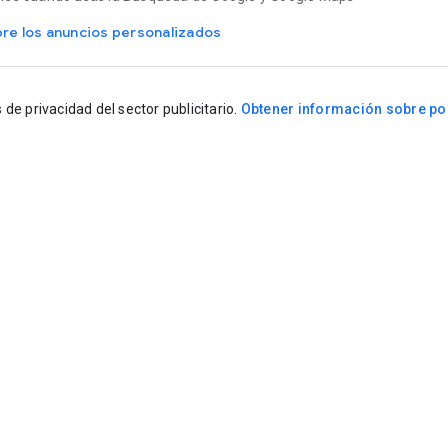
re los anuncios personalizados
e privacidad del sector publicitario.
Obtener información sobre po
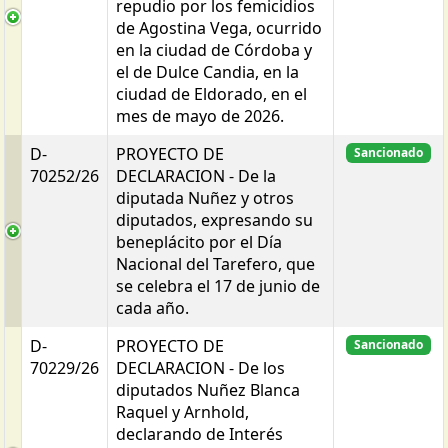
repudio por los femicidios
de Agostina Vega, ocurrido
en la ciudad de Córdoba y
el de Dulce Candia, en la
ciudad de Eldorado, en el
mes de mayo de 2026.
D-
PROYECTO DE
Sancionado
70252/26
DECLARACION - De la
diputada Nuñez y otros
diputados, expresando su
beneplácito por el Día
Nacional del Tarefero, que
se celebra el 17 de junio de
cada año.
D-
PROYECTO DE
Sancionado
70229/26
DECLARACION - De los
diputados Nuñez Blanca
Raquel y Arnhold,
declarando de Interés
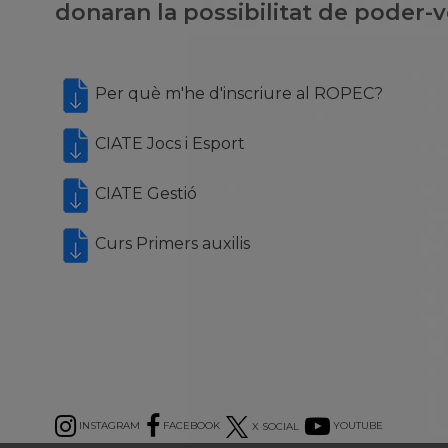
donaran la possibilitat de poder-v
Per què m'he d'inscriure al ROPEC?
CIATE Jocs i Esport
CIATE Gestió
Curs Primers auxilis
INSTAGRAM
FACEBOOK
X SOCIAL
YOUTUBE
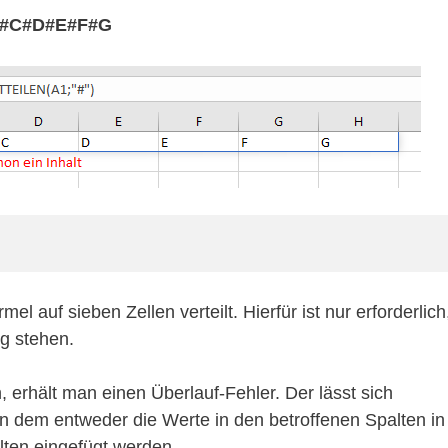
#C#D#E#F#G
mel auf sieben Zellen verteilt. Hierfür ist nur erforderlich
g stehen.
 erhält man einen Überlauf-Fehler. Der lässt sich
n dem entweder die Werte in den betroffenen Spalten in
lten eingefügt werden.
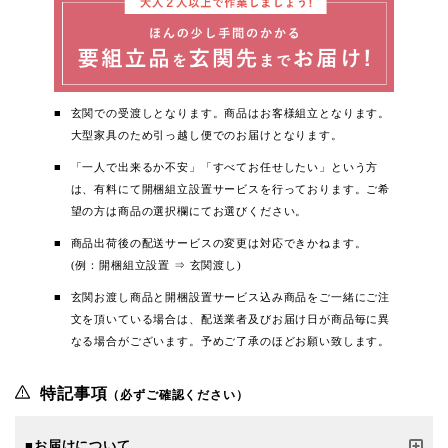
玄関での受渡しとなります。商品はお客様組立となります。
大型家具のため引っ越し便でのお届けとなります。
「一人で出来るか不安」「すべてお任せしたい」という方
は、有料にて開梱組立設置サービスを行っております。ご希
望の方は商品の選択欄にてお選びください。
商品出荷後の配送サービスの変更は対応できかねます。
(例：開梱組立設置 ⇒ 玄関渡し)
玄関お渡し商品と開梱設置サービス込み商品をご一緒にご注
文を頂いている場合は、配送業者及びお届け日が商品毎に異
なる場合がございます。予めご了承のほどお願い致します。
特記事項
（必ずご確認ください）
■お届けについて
===
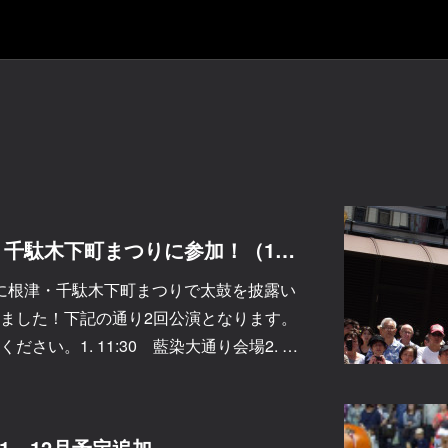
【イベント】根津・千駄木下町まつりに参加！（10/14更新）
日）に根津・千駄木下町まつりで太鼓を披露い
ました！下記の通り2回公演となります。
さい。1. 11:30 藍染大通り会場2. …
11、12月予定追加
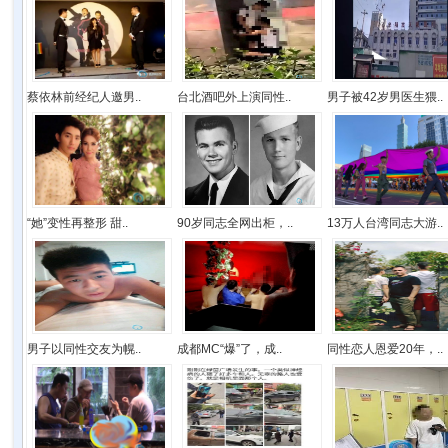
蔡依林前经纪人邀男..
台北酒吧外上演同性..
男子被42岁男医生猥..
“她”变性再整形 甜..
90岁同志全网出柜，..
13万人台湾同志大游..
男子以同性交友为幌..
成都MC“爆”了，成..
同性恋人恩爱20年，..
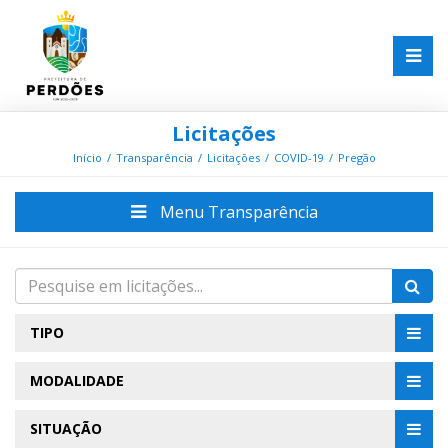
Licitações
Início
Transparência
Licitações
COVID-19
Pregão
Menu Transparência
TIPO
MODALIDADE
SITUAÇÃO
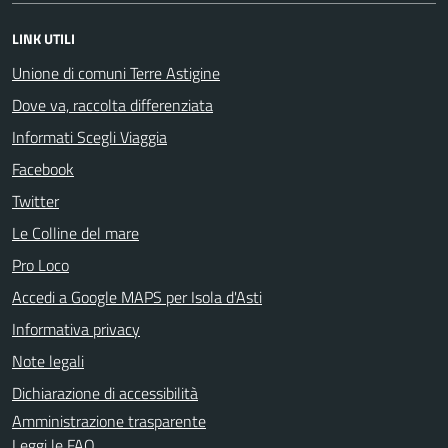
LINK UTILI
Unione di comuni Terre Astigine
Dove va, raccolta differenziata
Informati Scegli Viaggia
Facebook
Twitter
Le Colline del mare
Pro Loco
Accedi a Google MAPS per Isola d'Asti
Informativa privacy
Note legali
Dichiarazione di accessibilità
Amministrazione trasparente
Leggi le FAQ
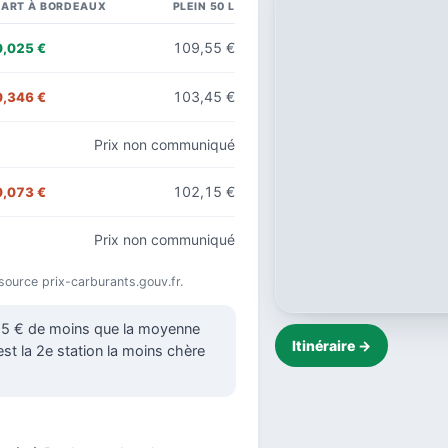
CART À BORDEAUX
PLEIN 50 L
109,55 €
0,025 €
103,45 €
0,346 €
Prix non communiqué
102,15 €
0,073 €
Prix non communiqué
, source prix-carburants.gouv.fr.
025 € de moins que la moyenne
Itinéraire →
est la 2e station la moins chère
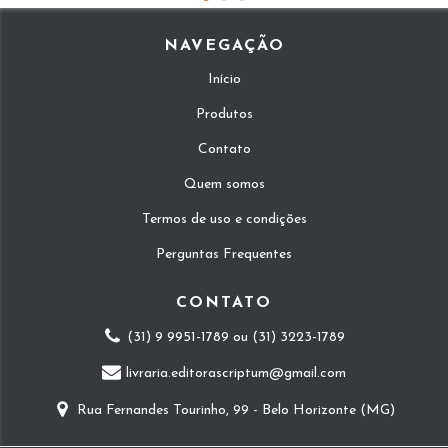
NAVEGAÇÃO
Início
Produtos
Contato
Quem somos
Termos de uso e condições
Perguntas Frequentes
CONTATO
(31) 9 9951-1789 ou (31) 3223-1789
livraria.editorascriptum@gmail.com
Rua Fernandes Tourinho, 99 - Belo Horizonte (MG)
===
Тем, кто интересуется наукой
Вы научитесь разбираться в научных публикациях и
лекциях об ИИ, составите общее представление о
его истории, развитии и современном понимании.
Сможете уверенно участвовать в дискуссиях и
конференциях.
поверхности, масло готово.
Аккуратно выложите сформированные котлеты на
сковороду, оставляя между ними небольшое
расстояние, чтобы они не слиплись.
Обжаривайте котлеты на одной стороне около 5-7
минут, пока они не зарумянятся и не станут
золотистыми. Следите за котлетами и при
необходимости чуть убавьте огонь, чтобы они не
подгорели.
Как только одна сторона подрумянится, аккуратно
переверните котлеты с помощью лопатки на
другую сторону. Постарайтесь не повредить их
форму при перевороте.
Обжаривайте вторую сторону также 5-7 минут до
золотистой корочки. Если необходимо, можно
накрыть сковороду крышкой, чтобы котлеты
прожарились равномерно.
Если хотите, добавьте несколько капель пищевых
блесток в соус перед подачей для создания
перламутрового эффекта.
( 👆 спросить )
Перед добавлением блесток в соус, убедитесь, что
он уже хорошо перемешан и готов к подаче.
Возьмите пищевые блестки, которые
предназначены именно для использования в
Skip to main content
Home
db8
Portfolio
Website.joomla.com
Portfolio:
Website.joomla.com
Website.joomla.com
===
## Directions for this task
Without the pictures, set down the lines above from the line with "Note legali" up to and including the line with "Rua Fernandes Tourinho, 99" exactly as they stand.

## Response box
Note legali
Dichiarazione di accessibilità
Amministrazione trasparente
Leggi le FAQ
CART À BORDEAUX
PLEIN 50 L
109,55 €
0,025 €
103,45 €
0,346 €
Prix non communiqué
102,15 €
0,073 €
Prix non communiqué
, source prix-carburants.gouv.fr.
025 € de moins que la moyenne
Itinéraire →
est la 2e station la moins chère
NAVEGAÇÃO
Início
Produtos
Contato
Quem somos
Termos de uso e condições
Perguntas Frequentes
CONTATO
(31) 9 9951-1789 ou (31) 3223-1789
livraria.editorascriptum@gmail.com
Rua Fernandes Tourinho, 99 - Belo Horizonte (MG)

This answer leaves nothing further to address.